Using the Optimized Evaluation Method
For convenience and performance, you can run both attacks in a single call:
posteriors = attack.posterior_vulnerability("all", qids, sensitive)
print(f"Re-identification\n"+\
f"Posterior vulnerability: {posteriors['reid']:.5f}")
print(f"\nAttribute inference - {sensitive}\n"+\
f"Posterior vulnerability: {posteriors['ai'][sensitive]:.5f}")
Re-identification
Posterior vulnerability: 0.50000
Attribute inference - income
Posterior vulnerability: 0.75000
Analyzing Individual Vulnerabilities
You can also inspect the distribution of vulnerabilities per record using the distribution=True flag.
posterior_reid, hist_reid = attack.posterior_vulnerability("reid", qids, distribution=True)
print(f"Re-identification - distribution on records\n"+\
f"{hist_reid}\nMean of the distribution: {np.mean(hist_reid)}")
posterior_reid, hist_ai = attack.posterior_vulnerability("ai", qids, sensitive, distribution=True)
print("\nAttribute inference - distribution on records\n"+\
f"{sensitive}:\n{hist_ai[sensitive]}\nMean of the distribution: {np.mean(hist_ai[sensitive])}")
Re-identification - distribution on records
[1. 0.5 0.5 0.5 0.5 0.33333333
0.33333333 0.33333333]
Mean of the distribution: 0.5
Attribute inference - distribution on records
income:
[1. 0.5 0.5 1. 1. 0.66666667
0.66666667 0.66666667]
Mean of the distribution: 0.75
Optimized Method with Distributions
The optimized method also supports distributions:
posteriors = attack.posterior_vulnerability("all", qids, sensitive, distribution=True)
posterior_reid, hist_reid = posteriors["reid"]
posteriors_ai, hist_ai = posteriors["ai"]

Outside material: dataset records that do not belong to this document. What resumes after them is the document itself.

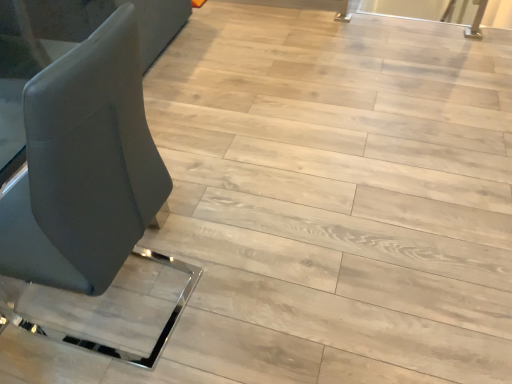 The height and width of the screenshot is (384, 512). Find the location of `vacant location behind matte gray chair at left`. vacant location behind matte gray chair at left is located at coordinates (193, 196). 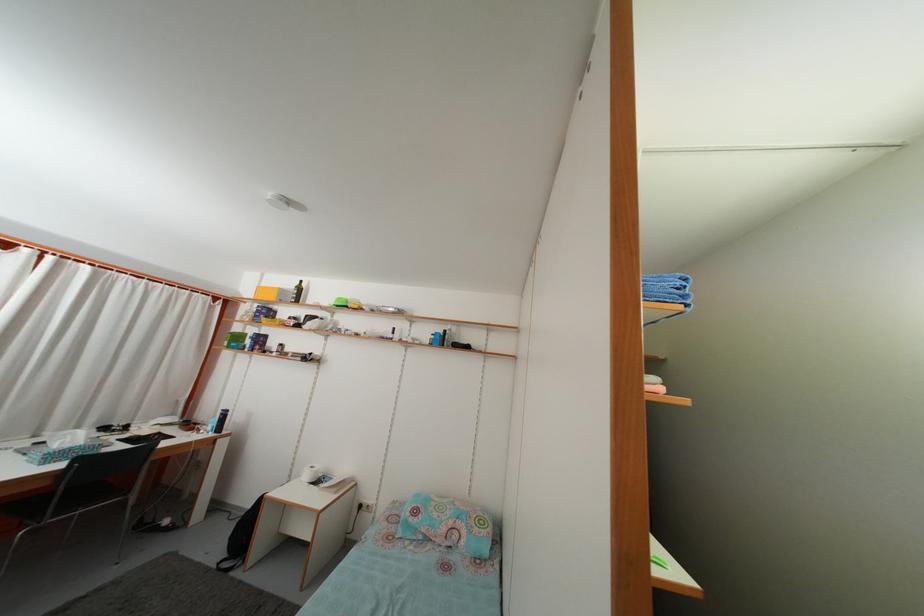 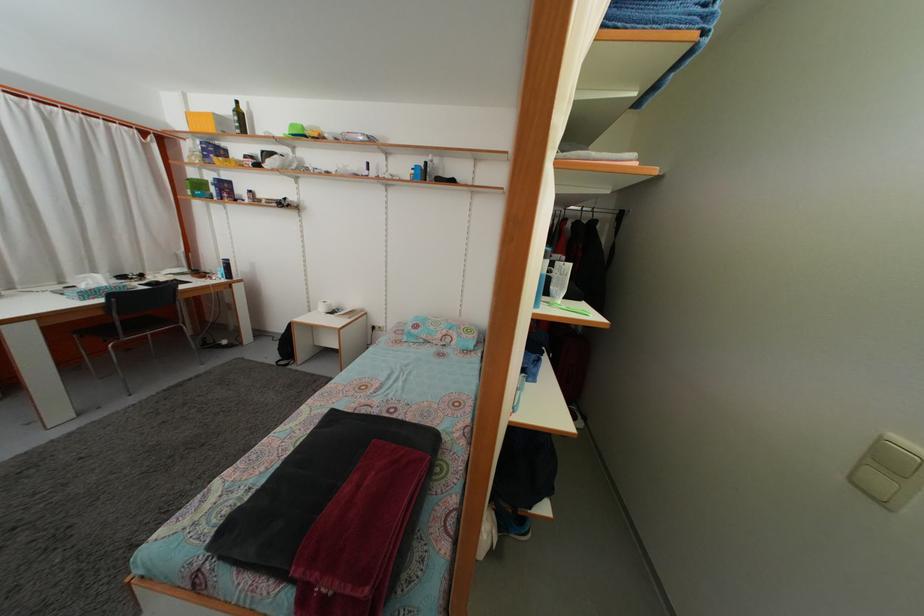 Where in the second image is the point corresponding to the point at 306,297 from the first image?

(246, 122) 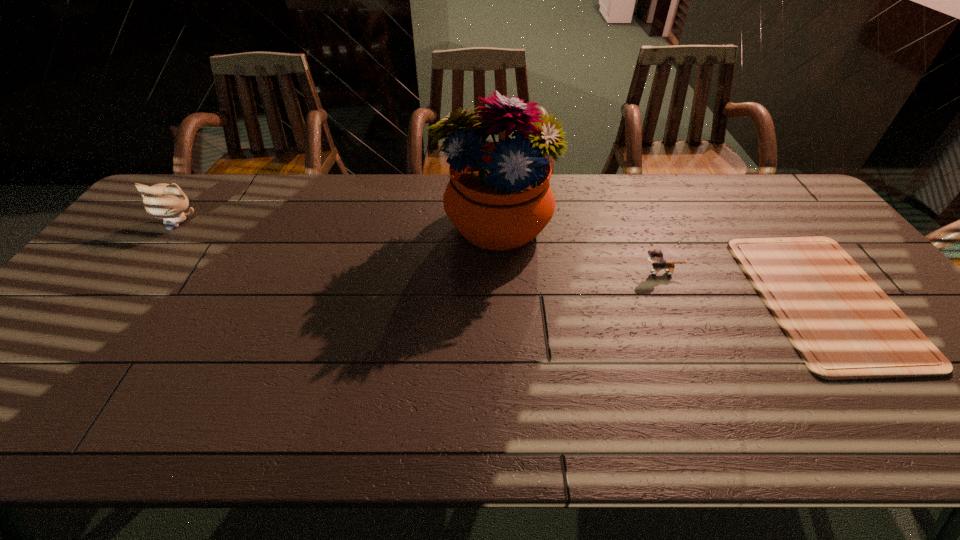 Identify the location of flower arrangement. Image resolution: width=960 pixels, height=540 pixels. (499, 197).

Locate an element on the screen. The height and width of the screenshot is (540, 960). the tallest object is located at coordinates (499, 197).

The image size is (960, 540). In order to click on the taller kitten in this screenshot , I will do `click(166, 201)`.

You are a GUI agent. You are given a task and a screenshot of the screen. Output one action in this format:
    pyautogui.click(x=<x>, y=<y>)
    Task: Click on the farther kitten
    Image resolution: width=960 pixels, height=540 pixels.
    Given the screenshot: What is the action you would take?
    166,201

Identify the location of the nearer kitten. This screenshot has height=540, width=960. (655, 257).

The width and height of the screenshot is (960, 540). I want to click on the third object from left to right, so click(655, 257).

The height and width of the screenshot is (540, 960). I want to click on vacant point located 0.090m on the back of the flower arrangement, so click(492, 181).

You are a GUI agent. You are given a task and a screenshot of the screen. Output one action in this format:
    pyautogui.click(x=<x>, y=<y>)
    Task: Click on the free space located on the face of the leftmost object
    
    Given the screenshot: What is the action you would take?
    pyautogui.click(x=91, y=333)

I want to click on blank space located 0.120m on the front-facing side of the right kitten, so click(598, 272).

The image size is (960, 540). In order to click on vacant space located 0.390m on the front-facing side of the right kitten in this screenshot , I will do `click(500, 272)`. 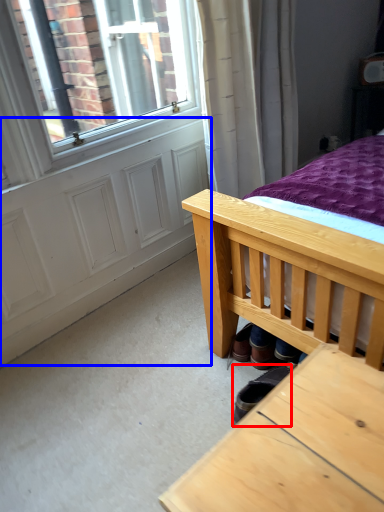 Question: Which of the following is the farthest to the observer, footwear (highlighted by a red box) or screen door (highlighted by a blue box)?

Choices:
 (A) footwear
 (B) screen door

Answer: (B) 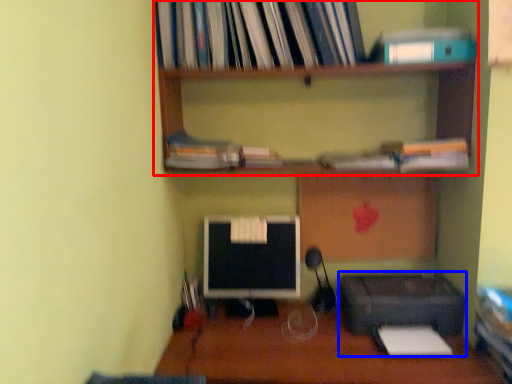 Question: Among these objects, which one is nearest to the camera, shelf (highlighted by a red box) or printer (highlighted by a blue box)?

Choices:
 (A) shelf
 (B) printer

Answer: (B)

print("Re-identification histogram\n"+\
f"{hist_reid}")
print("\nAttribute inference histogram\n"+\
f"{sensitive}:\n"+\
f"{hist_ai[sensitive]}")
Re-identification histogram
[1. 0.5 0.5 0.5 0.5 0.33333333
0.33333333 0.33333333]
Attribute inference histogram
income:
[1. 0.5 0.5 1. 1. 0.66666667
0.66666667 0.66666667]
Evaluating Multiple Combinations of QIDs
You can evaluate the vulnerabilities for all combinations of the QIDs (e.g., single attributes, pairs, etc.):
combinations = list(range(1, len(qids)+1)) # Sizes 1 to len(qids)
results_reid = attack.posterior_vulnerability(
atk="reid",
qids=qids,
combinations=combinations,
n_processes=2
)
display(results_reid)
n_qids |
qids |
posterior_reid |
|
|---|---|---|---|
0 |
1 |
age |
0.375000000 |
1 |
1 |
education |
0.500000000 |
2 |
2 |
age,education |
0.500000000 |
results_ai = attack.posterior_vulnerability(
atk="ai",
qids=qids,
sensitive=sensitive,
combinations=combinations,
distribution=True,
n_processes=2
)
display(results_ai)
n_qids |
qids |
posterior_income |
posterior_income_record |
|
|---|---|---|---|---|
0 |
1 |
age |
0.750000000 |
[1.00000000, 0.50000000, 0.50000000, 1.0000000… |
1 |
1 |
education |
0.750000000 |
[1.00000000, 0.50000000, 0.50000000, 1.0000000… |
2 |
2 |
age,education |
0.750000000 |
[1.00000000, 0.50000000, 0.50000000, 1.0000000… |
You can run both types of attack simultaneously for all combinations:
results = attack.posterior_vulnerability(
atk="all",
qids=qids,
sensitive=sensitive,
combinations=combinations,
n_processes=2
)
display(results)
n_qids |
qids |
posterior_reid |
posterior_income |
|
|---|---|---|---|---|
0 |
1 |
age |
0.375000000 |
0.750000000 |
1 |
1 |
education |
0.500000000 |
0.750000000 |
2 |
2 |
age,education |
0.500000000 |
0.750000000 |
This approach provides a comprehensive evaluation of how different combinations of quasi-identifiers affect vulnerability.